** EXTRACTED ENTRIES follows **

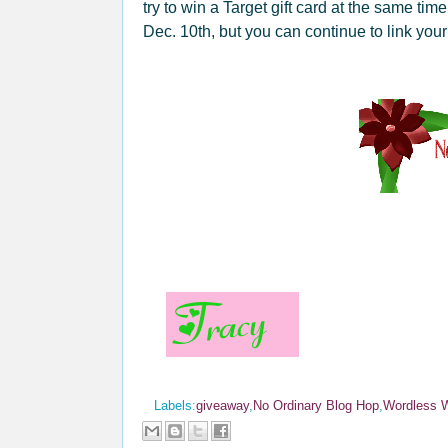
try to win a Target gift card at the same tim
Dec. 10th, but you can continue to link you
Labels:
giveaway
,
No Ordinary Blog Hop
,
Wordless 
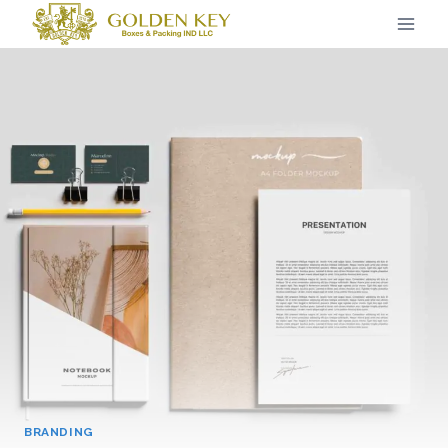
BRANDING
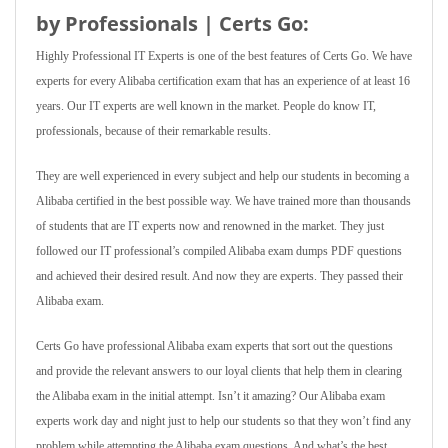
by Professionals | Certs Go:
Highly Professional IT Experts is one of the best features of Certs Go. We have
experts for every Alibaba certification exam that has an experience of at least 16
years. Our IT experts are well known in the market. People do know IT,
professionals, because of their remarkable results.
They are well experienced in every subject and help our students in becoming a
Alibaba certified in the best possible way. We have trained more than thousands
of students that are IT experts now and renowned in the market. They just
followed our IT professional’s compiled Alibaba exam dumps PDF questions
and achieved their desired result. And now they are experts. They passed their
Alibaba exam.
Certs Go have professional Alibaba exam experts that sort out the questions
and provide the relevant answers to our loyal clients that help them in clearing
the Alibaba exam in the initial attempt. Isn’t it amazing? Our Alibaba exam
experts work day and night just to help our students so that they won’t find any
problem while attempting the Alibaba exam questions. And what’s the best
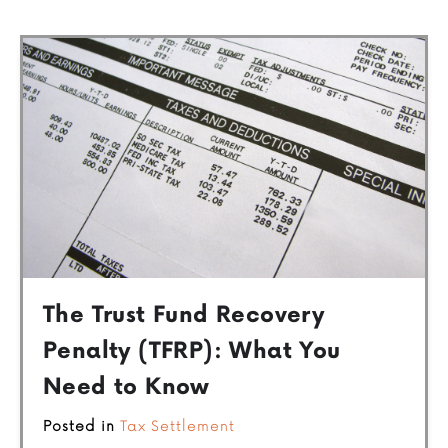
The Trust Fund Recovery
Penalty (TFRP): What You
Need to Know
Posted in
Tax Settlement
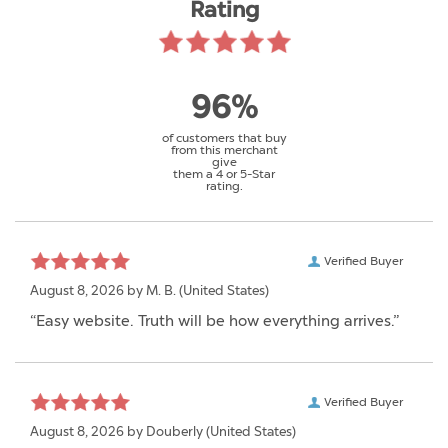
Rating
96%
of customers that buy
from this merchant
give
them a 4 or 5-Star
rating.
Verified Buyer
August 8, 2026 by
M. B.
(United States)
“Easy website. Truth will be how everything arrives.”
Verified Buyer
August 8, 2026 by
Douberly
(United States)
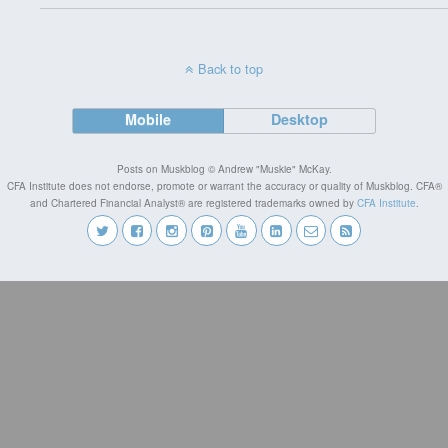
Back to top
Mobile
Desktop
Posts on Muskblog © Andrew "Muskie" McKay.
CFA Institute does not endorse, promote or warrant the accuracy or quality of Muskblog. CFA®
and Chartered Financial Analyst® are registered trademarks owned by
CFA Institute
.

** End of EXTRACTED ENTRIES **
** EXTRACTED ENTRIES follows **

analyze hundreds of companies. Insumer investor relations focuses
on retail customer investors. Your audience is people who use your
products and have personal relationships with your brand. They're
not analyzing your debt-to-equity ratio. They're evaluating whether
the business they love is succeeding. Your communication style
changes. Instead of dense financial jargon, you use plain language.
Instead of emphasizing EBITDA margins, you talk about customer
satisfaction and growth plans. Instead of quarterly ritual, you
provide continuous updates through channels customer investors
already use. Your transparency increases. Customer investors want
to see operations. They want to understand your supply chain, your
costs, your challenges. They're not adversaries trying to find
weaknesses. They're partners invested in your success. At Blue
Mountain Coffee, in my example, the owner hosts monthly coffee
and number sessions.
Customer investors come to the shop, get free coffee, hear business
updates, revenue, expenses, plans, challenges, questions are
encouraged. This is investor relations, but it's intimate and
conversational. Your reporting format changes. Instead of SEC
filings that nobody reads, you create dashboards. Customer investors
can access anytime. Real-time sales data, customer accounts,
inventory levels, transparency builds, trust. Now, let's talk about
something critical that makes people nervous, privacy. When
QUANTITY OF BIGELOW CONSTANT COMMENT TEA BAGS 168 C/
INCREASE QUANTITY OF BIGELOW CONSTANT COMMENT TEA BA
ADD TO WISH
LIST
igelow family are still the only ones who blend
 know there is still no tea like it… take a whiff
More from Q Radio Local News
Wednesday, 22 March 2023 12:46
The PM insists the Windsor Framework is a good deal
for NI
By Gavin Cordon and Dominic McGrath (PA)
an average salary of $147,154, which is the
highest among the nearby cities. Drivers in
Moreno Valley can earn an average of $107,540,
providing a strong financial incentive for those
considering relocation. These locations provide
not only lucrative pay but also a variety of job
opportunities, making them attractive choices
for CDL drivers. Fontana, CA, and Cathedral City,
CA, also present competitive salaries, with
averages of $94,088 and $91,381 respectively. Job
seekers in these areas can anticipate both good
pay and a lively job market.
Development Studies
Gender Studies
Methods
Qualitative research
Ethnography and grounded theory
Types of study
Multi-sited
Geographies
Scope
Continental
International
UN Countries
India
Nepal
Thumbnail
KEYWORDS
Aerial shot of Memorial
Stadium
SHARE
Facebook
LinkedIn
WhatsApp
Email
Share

** End of EXTRACTED ENTRIES **
** EXTRACTED ENTRIES follows **

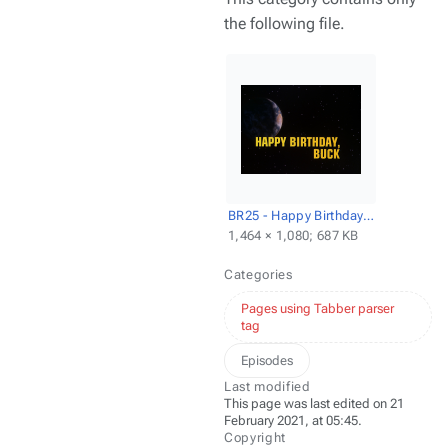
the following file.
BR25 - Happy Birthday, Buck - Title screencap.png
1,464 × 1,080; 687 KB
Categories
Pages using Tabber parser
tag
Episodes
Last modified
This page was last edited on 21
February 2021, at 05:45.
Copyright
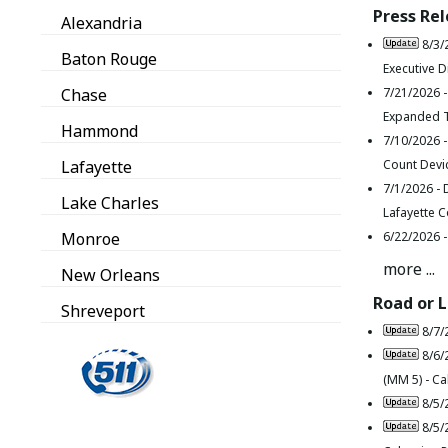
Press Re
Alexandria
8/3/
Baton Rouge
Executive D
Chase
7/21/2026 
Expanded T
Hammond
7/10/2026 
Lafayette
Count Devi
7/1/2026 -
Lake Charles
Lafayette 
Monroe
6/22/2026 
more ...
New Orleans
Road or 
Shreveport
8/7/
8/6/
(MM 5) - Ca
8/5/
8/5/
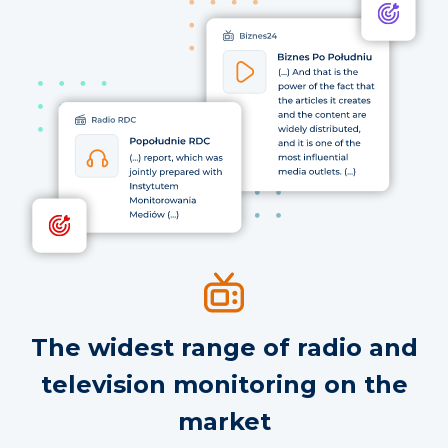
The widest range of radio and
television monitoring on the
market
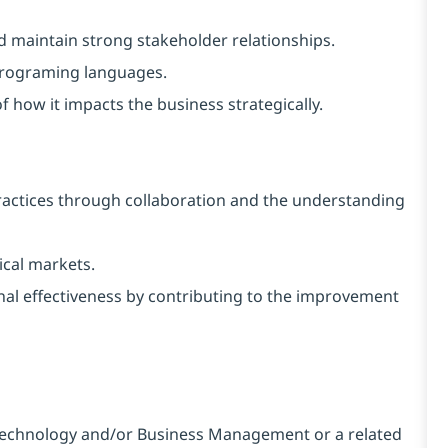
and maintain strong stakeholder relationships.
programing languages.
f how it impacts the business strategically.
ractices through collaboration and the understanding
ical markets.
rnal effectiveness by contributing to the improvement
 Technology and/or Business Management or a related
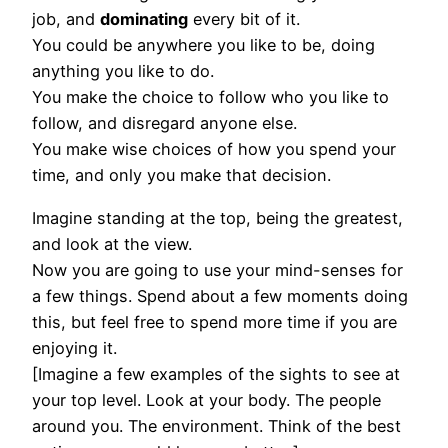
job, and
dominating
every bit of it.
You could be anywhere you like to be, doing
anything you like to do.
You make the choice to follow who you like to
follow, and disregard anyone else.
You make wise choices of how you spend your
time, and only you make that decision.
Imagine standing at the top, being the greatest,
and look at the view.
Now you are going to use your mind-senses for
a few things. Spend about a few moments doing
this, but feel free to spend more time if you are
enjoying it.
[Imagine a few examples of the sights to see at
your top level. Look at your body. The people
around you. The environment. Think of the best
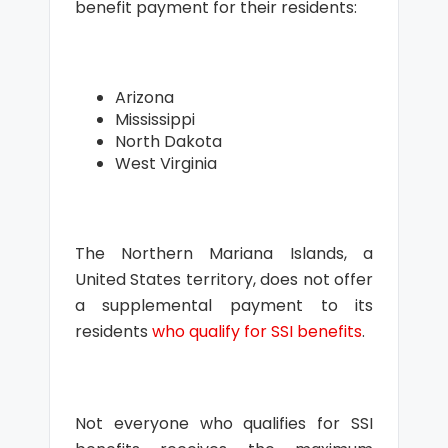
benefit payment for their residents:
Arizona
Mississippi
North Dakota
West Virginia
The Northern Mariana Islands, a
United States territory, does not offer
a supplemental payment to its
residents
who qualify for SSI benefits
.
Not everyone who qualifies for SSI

** End of EXTRACTED ENTRIES **

EXERCISE INSTRUCTIONS:
Collect the complete line wherever the string "Studies" appears in the records.

YOUR RESPONSE:
Development Studies
Gender Studies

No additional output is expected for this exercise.